Your ability to build your own digital banking products largely depends on two things: 1) the amount of capital you’re able to invest 2) the availability of developer talent. Without budget and talent, building is almost certainly a non-starter. With those two things, building can carry some benefits.

Pros to building:

  • Gives you control over all aspects of your product (within the constraints of budget and talent)
  • Enables you to avoid the ongoing costs associated with buying or partnering

Cons to building:

  • Brings a load of technical debt as you have to maintain your own codebase
  • Potentially causes a lack of focus as you work to maintain every aspect of digital banking all at once
  • Comes with the risk of creating an inferior product compared to working with companies that specialize in each separate aspect of banking

Buy

Like building your own products, your ability to buy products or companies hinges on your budget. Without a sufficient budget, buying might not be an option. Still, in the right context buying can be a smart way forward. 

Pros to buying:

  • Helps you avoid the long, arduous process of talent acquisition and the burden of maintaining technical debt
  • Brings specialized research and knowledge from fintech companies

Cons to buying:

  • Requires capital upfront
  • Limits your capacity for customization
  • Carries the risk of getting locked into a contract with a company that doesn’t innovative as quickly as the market demands

Partner

Partnering with fintech companies gives you a range of options that aren’t available with building or buying alone. It enables you to use flexible deployment options, including APIs and customizable feature sets. It also opens up the possibility for long-term collaboration.

Pros to partnering:

  • Enables you to build an IT team that specializes in banking while working together with external developer teams that specialize in fintech
  • Creates the option for flexibility, collaboration, and innovation 
  • Brings a sense of ownership and responsibility to both parties

Cons to partnering:

  • Requires capital upfront and some ongoing maintenance
  • Limits some of the control that comes with building from scratch

The Future of Banking? Partnerships

Although there are times when it’s best to build and times when it’s best to buy, the future of banking will almost certainly center around bank-fintech partnerships. Why? Banks know the ins and outs of government regulation and industry risk better than anyone, while fintechs know digital design and experience. 
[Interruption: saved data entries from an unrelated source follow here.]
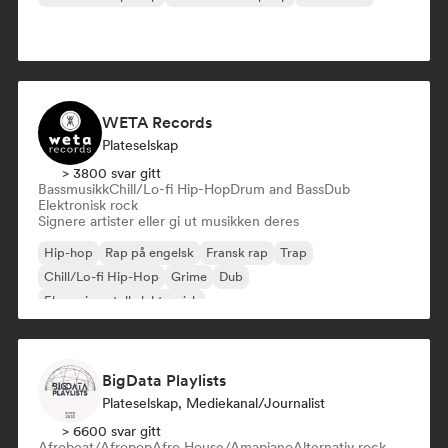
WETA Records
Plateselskap
> 3800 svar gitt
Bassmusikk
Chill/Lo-fi Hip-Hop
Drum and Bass
Dub
Elektronisk rock
Signere artister eller gi ut musikken deres
Hip-hop
Rap på engelsk
Fransk rap
Trap
Chill/Lo-fi Hip-Hop
Grime
Dub
Eksperimentell elektronisk
BigData Playlists
Plateselskap, Mediekanal/journalist
> 6600 svar gitt
Afrobeat/Afropop
Afro House/Amapiano
Alternativ rock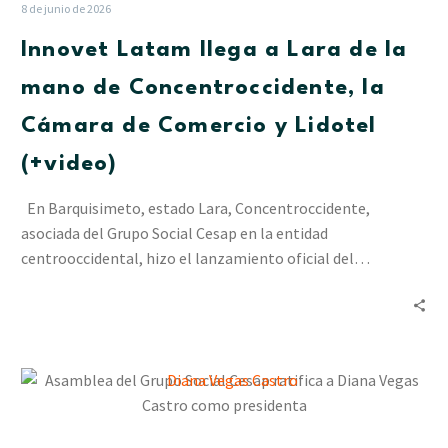
Lara
8 de junio de 2026
de
Innovet Latam llega a Lara de la
la
mano
mano de Concentroccidente, la
de
Cámara de Comercio y Lidotel
Concentroccidente,
la
(+video)
Cámara
de
En Barquisimeto, estado Lara, Concentroccidente,
Comercio
asociada del Grupo Social Cesap en la entidad
y
centrooccidental, hizo el lanzamiento oficial del…
Lidotel
(+video)
Asamblea
del
Grupo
In addition, partnerships offer the greatest amount of flexibility. Whereas building requires a large in-house team and whereas buying carries the possibility of getting locked into a failed strategy, partnering is possible with just a limited team. 

The Pacemakers Partners visualize the situation in a quadrant that shows how versatile partnering can be, showing that regardless of whether you have limited skills or are risk averse, partnering can be fruitful. 

build, buy, partner banking

As Jim Marous, Co-Publisher at The Financial Brand, says, “When you look at most institutions today,” he says, “most don't have the depth of experience in the areas of data and analytics, technology, and actual transformation. That's where partners really come in handy.”

Ron Shevlin, Director of Research at Cornerstone Advisors, adds that financial institutions tend to be tragically understaffed when it comes to actually implementing partnerships. “I surveyed financial services executives last December,” he says,” “and more than 50% of banks and credit unions say that partnering is a critical aspect of their overall business strategy and yet, on average, most mid-sized financial institutions only have two full-time equivalents in fintech partnerships.”

In short, to win the future of banking, traditional financial institutions must invest more in partnerships. The right partnerships will anticipate and overcome the industry challenges ahead.